What does a typical European look like?
Ask several Europeans what a typical European looks like and they will each show you a picture of someone who looks pretty much like themselves.
This has been shown in research in which Radboud University psychologists participated. A Spaniard is a European, of course. And a Frenchman as well. But if a German has to decide who is the "typical European" out of two photos, he will choose the one who looks most like himself. And a Portuguese person will do exactly the same, according to a study conducted by German psychologist Roland Imhoff and others.
The research that Daniël Wigboldus, professor of Social Psychology at Radboud University, and Ron Dotsch (of Princeton University) worked on was recently published in the journal Psychological Science. Dotsch completed his PhD at Radboud University last January; his research was on visual stereotyping and social categorisation; Wigboldus was one of his PhD supervisors. In that research they worked with the same method that they have now further developed with researchers from Germany and Portugal.
This method involves starting with a basic picture of a face then changing random features: sometimes the eyes are darker, then a slightly more rounded jaw line, and so on. This results in hundreds of pictures that resemble each other, but differ slightly.
How German is this face?
Shown 770 pairs of photos, the German and Portuguese research subjects involved in this study had to choose from each pair the face they thought looked most European. On the basis of these choices, a picture of an average face was then created for each group, which demonstrated what each one thought a European looked like.
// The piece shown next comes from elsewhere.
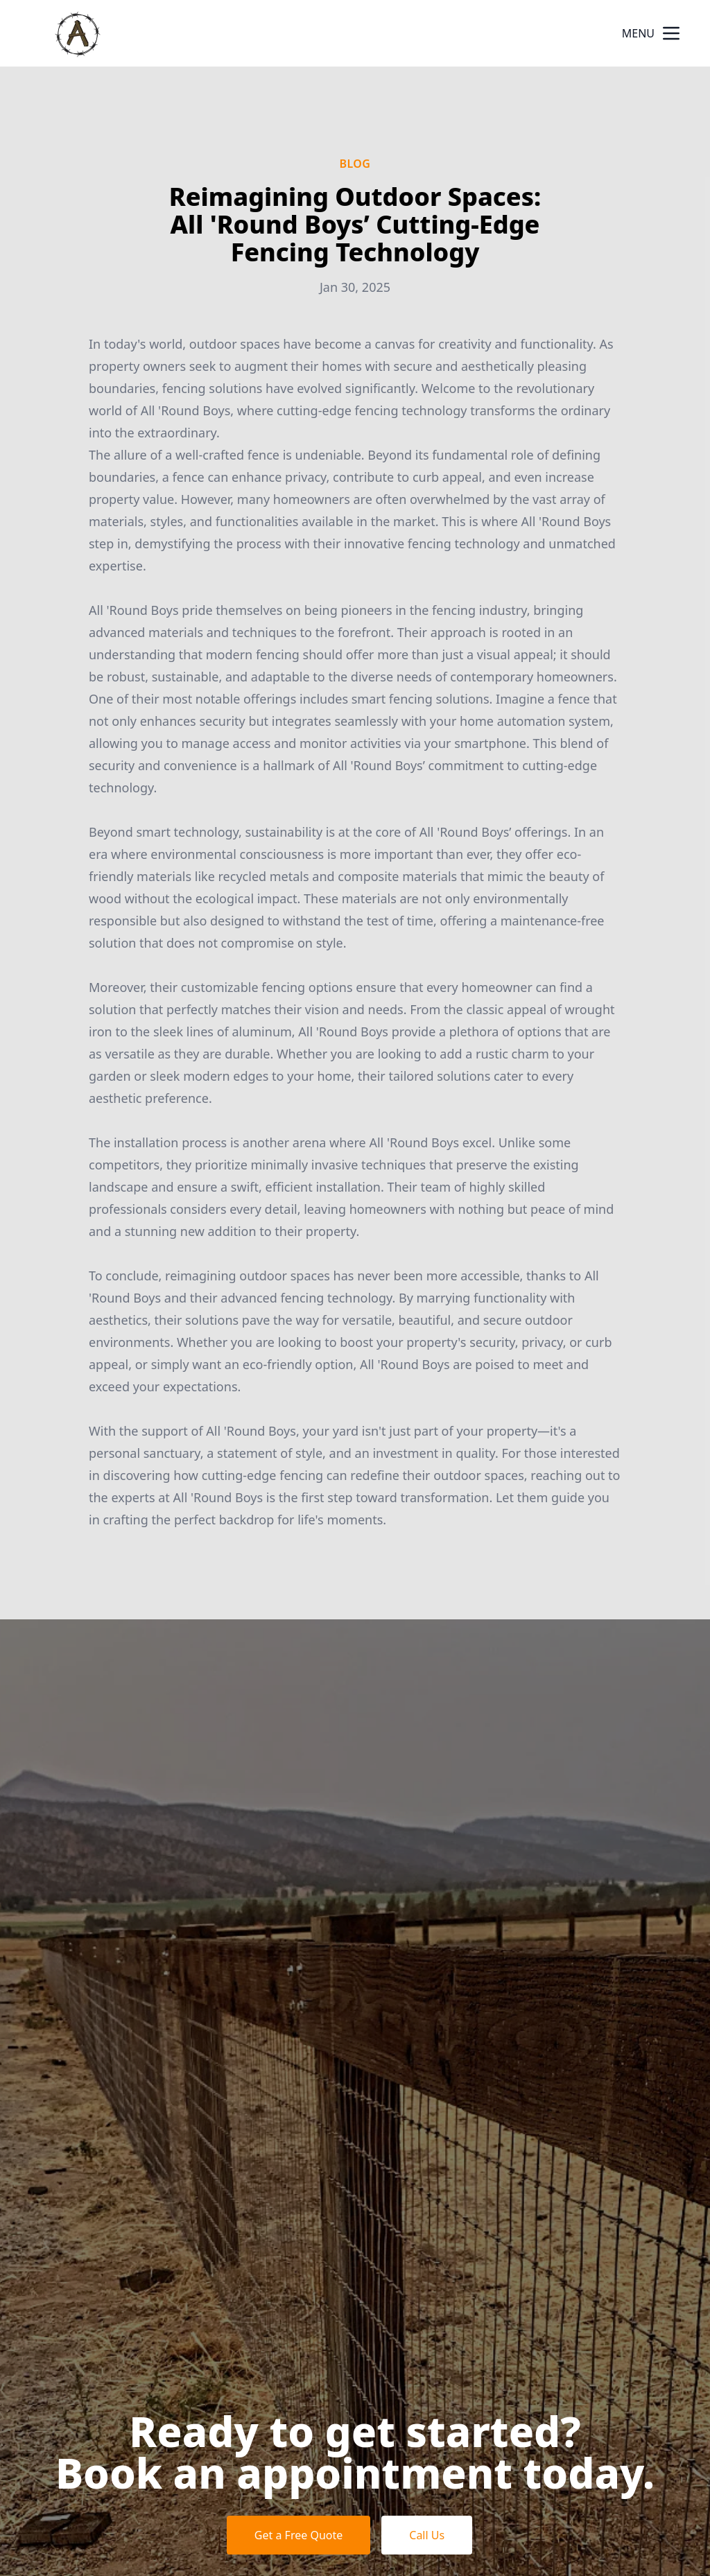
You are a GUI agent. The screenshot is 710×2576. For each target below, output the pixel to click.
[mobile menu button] (671, 33)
A second group of German and Portuguese subjects then had to decide how German or Portuguese they found these average faces to be. And the result: all subjects thought the "German European" looked more typically German (and less typically Portuguese) than the "Portuguese European."
Just like me
"European is a so-called "superordinate identity," said Daniël Wigboldus, "or rather a higher order identity, to which different subgroups belong. That you project in a figurative sense your own image onto this identity - in other words, that you consider "typical European" attributes to be those that look like you and those from your own subgroup - was already known from previous research. But that we literally project our own image onto the higher order identity, onto what it actually looks like, was shown for the first time with this study."